METRO ONLINE, PALOPO – Empat orang terduga penyalahgunaan narkotika jenis sabu diamankan Satuan Reserse Narkoba (Satresnarkoba) Polres Palopo, Sulawesi Selatan.Keempatnya masing-masing berinisial AP (30), RI (33), HR (29), dan MR (27).


Mereka diamankan di sebuah rumah di Perumahan Griya Efata, Jalan Andi Paso, Kelurahan Purangi, Kecamatan Sendana, Kota Palopo.


Penangkapan dilakukan setelah polisi menerima informasi masyarakat terkait dugaan aktivitas penyalahgunaan dan peredaran narkotika di lokasi tersebut.

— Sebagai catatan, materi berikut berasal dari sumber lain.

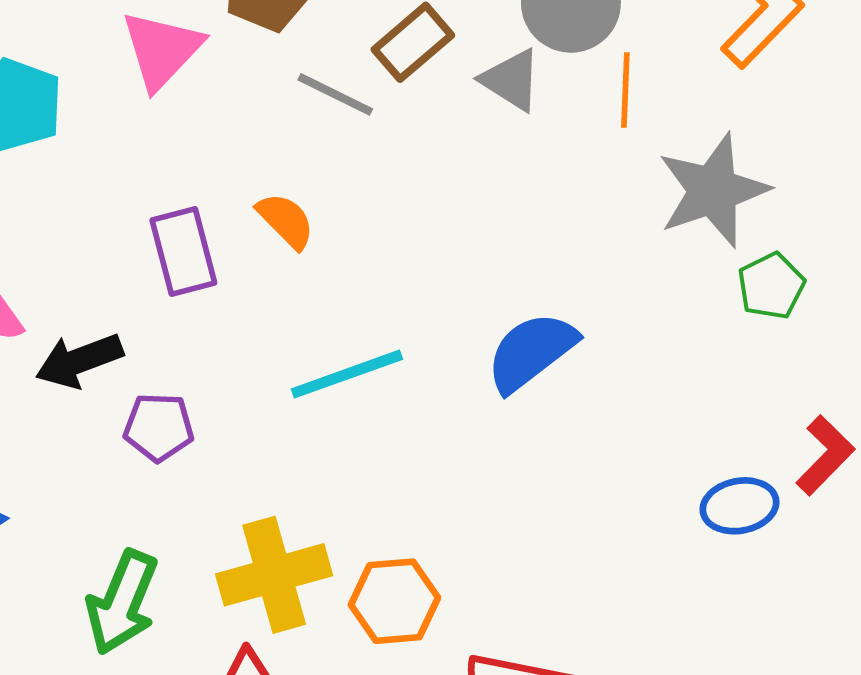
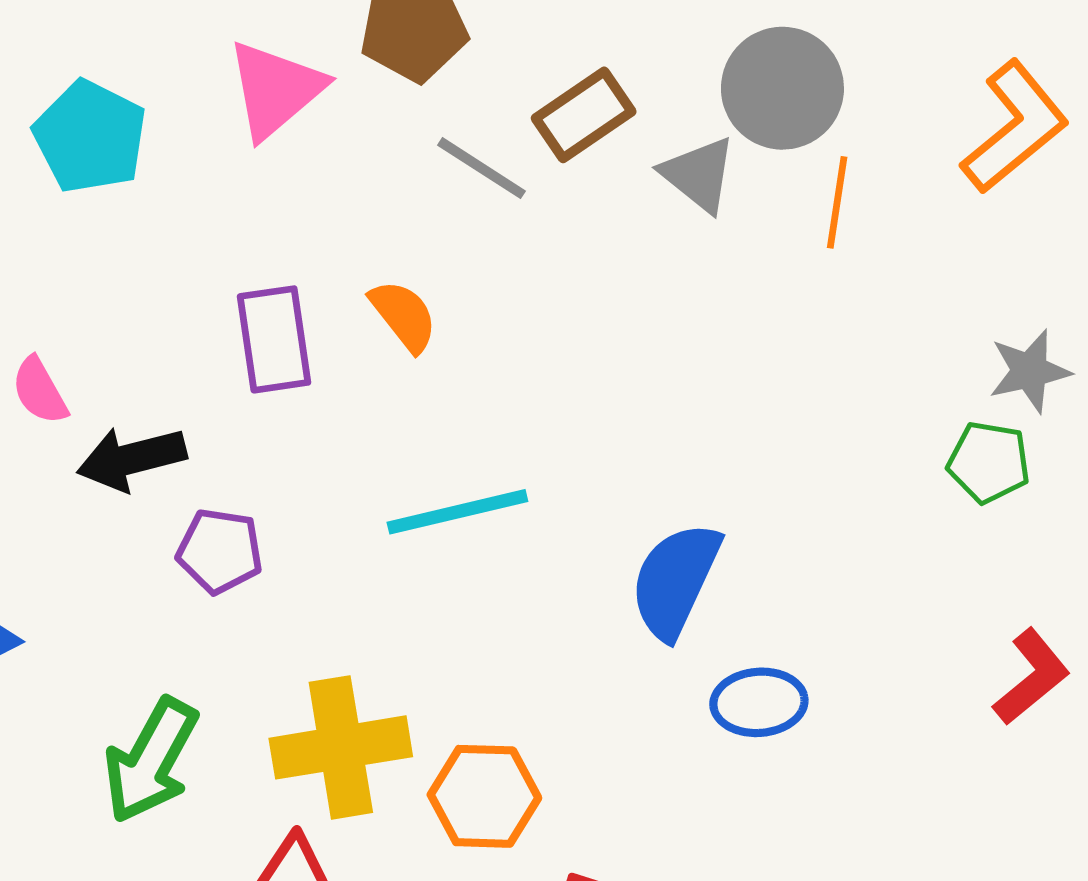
gray star: (713, 191) -> (1030, 371), moved, size x0.6
green pentagon: (771, 286) -> (989, 462), turned 30
blue semicircle: (531, 352) -> (675, 580), moved, turned -34
blue ellipse: (739, 506) -> (759, 702), moved

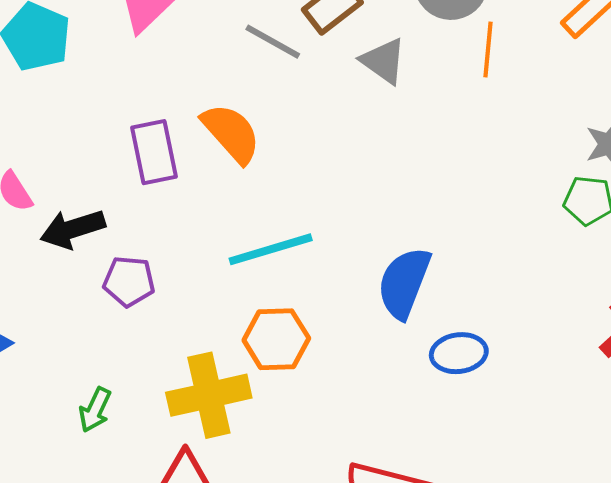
gray triangle: (699, 174) -> (383, 61), moved
orange semicircle: (404, 316) -> (231, 133), size x1.4
green arrow: (151, 760) -> (95, 410), size x0.6
orange hexagon: (484, 796) -> (276, 339), moved

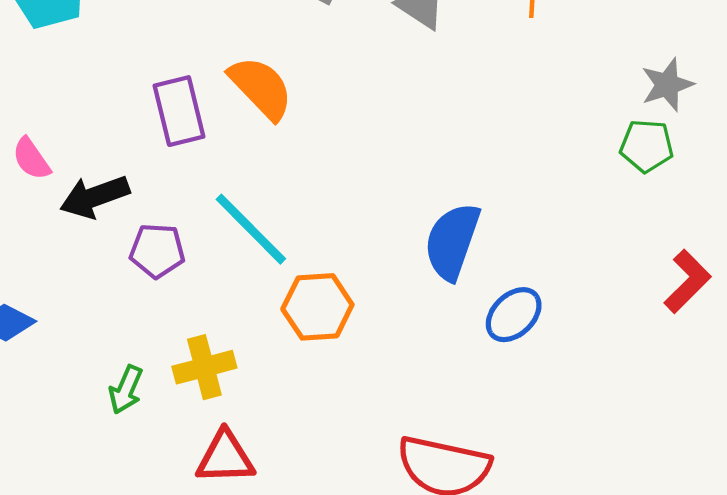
cyan line: (271, 249) -> (251, 229), moved, turned 64
blue ellipse: (459, 353) -> (514, 315), turned -34
yellow cross: (209, 395) -> (204, 367), moved, size x0.7

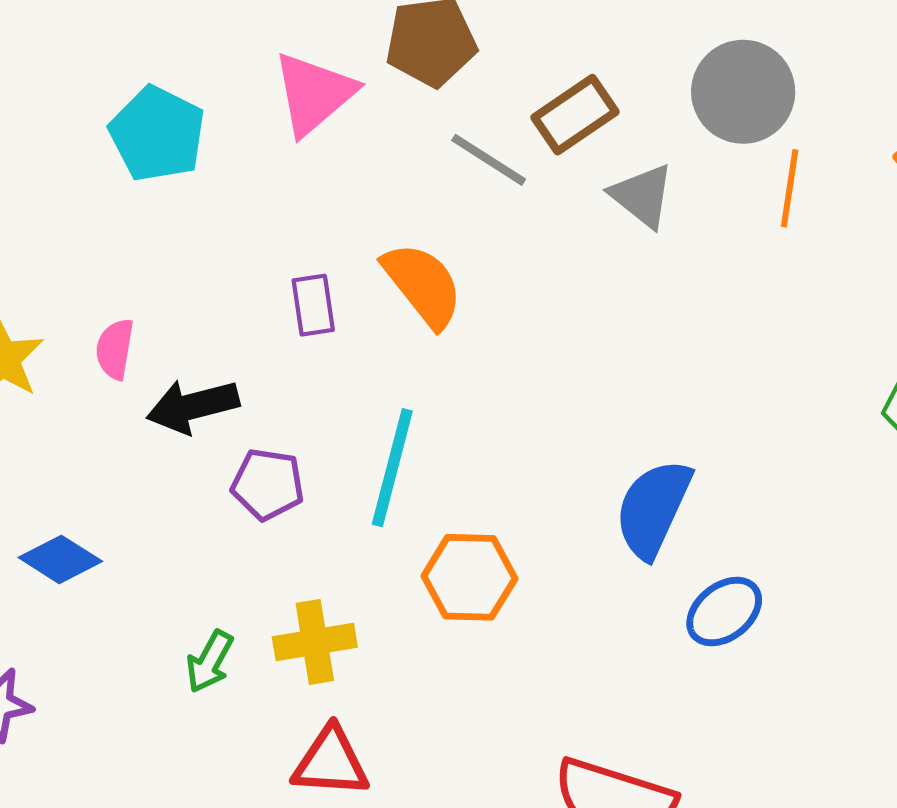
purple rectangle: (179, 111) -> (313, 305), size x0.7
pink semicircle: (31, 159) -> (115, 349), turned 39
cyan line: (251, 229) -> (392, 468), turned 54

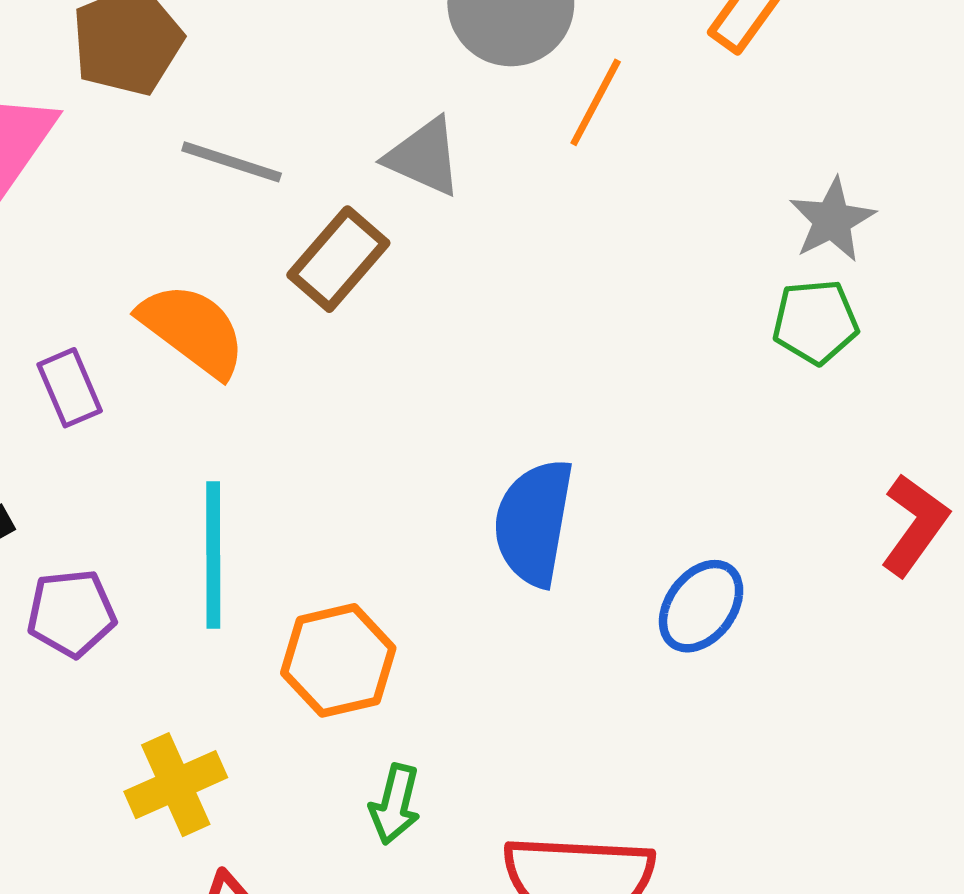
brown rectangle: (575, 115) -> (338, 259), moved
orange line: (790, 188) -> (596, 102), turned 34
blue ellipse: (724, 612) -> (701, 606), moved
green arrow: (210, 662) -> (395, 804), moved

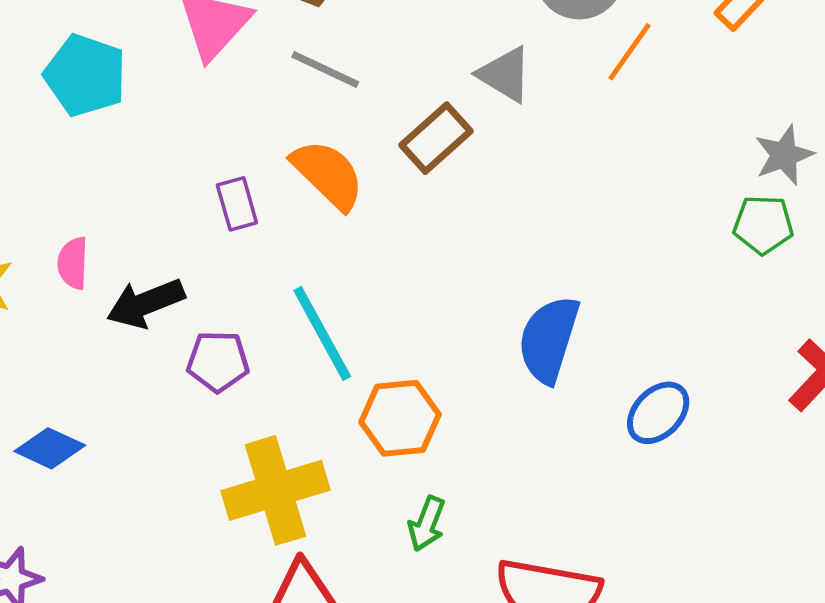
gray line: (232, 162) -> (325, 69), moved
cyan line: (213, 555) -> (322, 333), turned -36
yellow cross: (176, 785) -> (276, 490), size x1.5

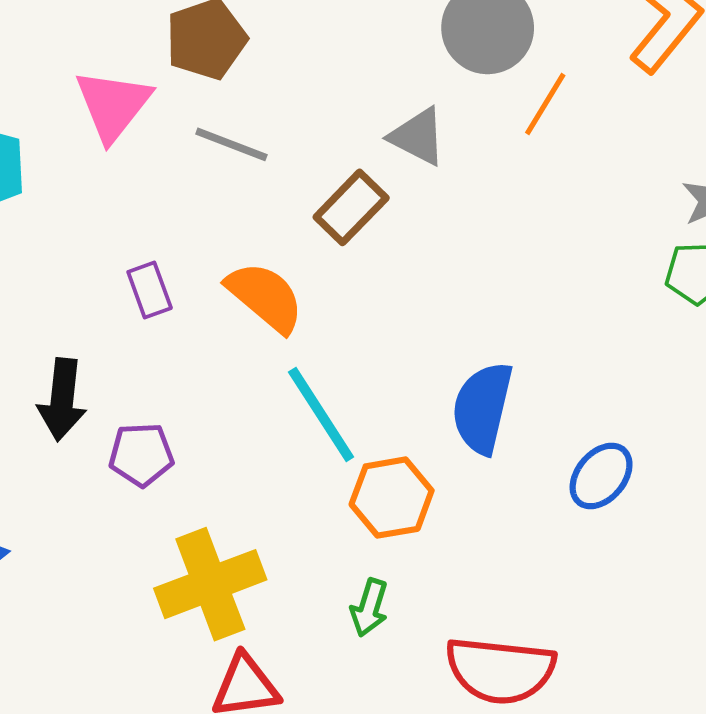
orange semicircle: (328, 174) -> (265, 297), moved
black arrow: (146, 303) -> (62, 400), turned -58
cyan line: (322, 333) -> (321, 414), moved
orange hexagon: (400, 418) -> (392, 498), moved

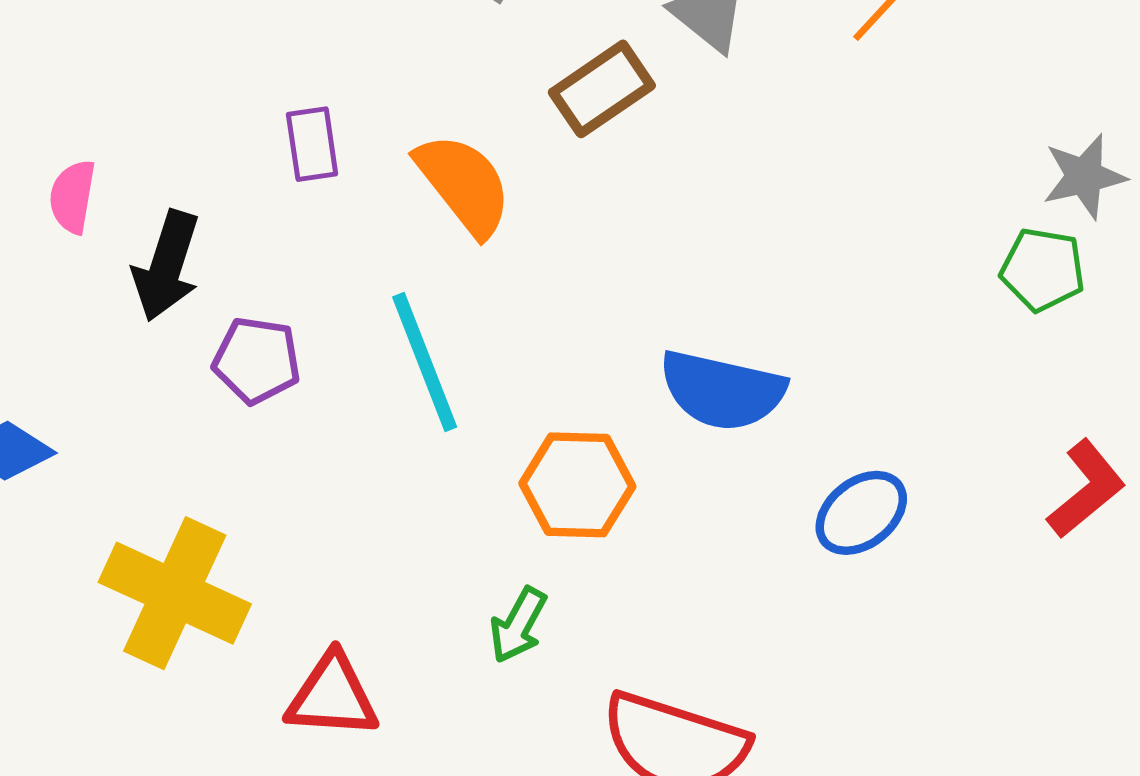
blue semicircle: (482, 408) -> (722, 390), turned -102
cyan line: (321, 414) -> (425, 362), moved
yellow cross: (210, 584) -> (175, 593), moved, turned 34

Tim Satresnarkoba Polres Palopo kemudian melakukan penyelidikan dan surveillance sebelum mendatangi lokasi.


Tim yang dipimpin Kasat Resnarkoba Polres Palopo, Iptu Amiruddin, bersama Kanit II Opsnal Aiptu H. Taslim dan personel Satresnarkoba menemukan keempat terduga pelaku berada di dalam rumah dengan aktivitas mencurigakan.


Saat dilakukan penggeledahan, polisi menemukan lima sachet plastik bening berisi kristal yang diduga sabu dengan berat bruto 2,59 gram.

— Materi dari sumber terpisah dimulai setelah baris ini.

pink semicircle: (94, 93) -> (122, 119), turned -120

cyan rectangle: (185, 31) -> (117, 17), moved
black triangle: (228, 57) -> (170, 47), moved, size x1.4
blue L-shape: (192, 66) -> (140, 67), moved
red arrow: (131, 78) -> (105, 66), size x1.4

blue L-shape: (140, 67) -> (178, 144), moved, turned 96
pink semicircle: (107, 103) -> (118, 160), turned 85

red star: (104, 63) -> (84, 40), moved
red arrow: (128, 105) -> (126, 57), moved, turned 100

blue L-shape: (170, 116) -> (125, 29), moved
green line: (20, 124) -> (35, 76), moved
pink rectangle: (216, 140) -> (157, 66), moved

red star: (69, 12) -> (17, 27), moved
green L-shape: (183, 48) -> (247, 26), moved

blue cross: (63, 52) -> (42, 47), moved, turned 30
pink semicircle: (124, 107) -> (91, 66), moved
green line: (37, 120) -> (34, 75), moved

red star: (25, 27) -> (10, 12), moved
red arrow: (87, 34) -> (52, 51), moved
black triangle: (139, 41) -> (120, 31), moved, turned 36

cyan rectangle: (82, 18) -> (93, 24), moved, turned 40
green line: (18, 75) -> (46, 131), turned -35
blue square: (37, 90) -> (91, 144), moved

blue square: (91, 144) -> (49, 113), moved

Selain itu, petugas turut mengamankan tiga unit telepon seluler.


Dari pemeriksaan awal, keempat terduga pelaku mengaku barang tersebut dibeli secara patungan senilai Rp2 juta.Sabu itu disebut diperoleh dari seorang lelaki berinisial R.


Transaksi dilakukan melalui komunikasi WhatsApp dan pembayaran menggunakan transfer.


Barang kemudian diambil menggunakan sistem tempel. Para pelaku mendapatkan petunjuk lokasi melalui aplikasi Maps untuk mengambil paket yang telah disimpan di sekitar Kompleks Perumahan Nelayan, Kelurahan Sampoddo, Kecamatan Wara Selatan.Keempatnya mengaku sabu tersebut dibeli untuk dikonsumsi bersama.


Kasat Resnarkoba Polres Palopo, Iptu Amiruddin, mengatakan pihaknya masih melakukan pengembangan untuk mengungkap pemasok berinisial R.


“Kami masih melakukan pengembangan untuk mencari dan mengamankan pemasok berinisial R,” kata Amiruddin, Rabu (26/8).


Ia juga mengimbau masyarakat tidak terlibat dalam penyalahgunaan maupun peredaran narkotika.


“Setiap informasi dari masyarakat akan kami tindak lanjuti,” tegasnya.


Sementara itu, Kapolres Palopo AKBP Arvin Hariyadi, mengungkapkan Satresnarkoba Polres Palopo telah menangani delapan kasus penyalahgunaan obat-obatan terlarang dengan total 13 orang tersangka.


“Polres Palopo berkomitmen untuk terus memberantas penyalahgunaan dan peredaran narkotika demi menciptakan situasi kamtibmas yang aman dan kondusif di wilayah Kota Palopo,” tegas Arvin.


Saat ini, keempat terduga pelaku bersama seluruh barang bukti telah diamankan di Mapolres Palopo untuk menjalani proses hukum lebih lanjut.


Polisi juga masih melakukan pengembangan untuk mengungkap jaringan peredaran narkotika yang berkaitan dengan kasus tersebut.